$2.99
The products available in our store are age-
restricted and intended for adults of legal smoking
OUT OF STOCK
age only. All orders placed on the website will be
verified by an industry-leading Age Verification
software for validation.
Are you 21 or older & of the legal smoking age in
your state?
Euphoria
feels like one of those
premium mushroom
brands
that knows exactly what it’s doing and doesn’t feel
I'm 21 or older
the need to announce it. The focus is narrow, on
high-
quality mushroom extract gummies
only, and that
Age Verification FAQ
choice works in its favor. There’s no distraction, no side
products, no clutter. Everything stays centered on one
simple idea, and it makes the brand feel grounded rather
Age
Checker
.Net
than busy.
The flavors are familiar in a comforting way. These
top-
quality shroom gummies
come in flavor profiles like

> [WORK INSTRUCTION]: What lines in the listing above hold the string "that"? List them.

> [ANSWER SECTION]:
that knows exactly what it’s doing and doesn’t feel
only, and that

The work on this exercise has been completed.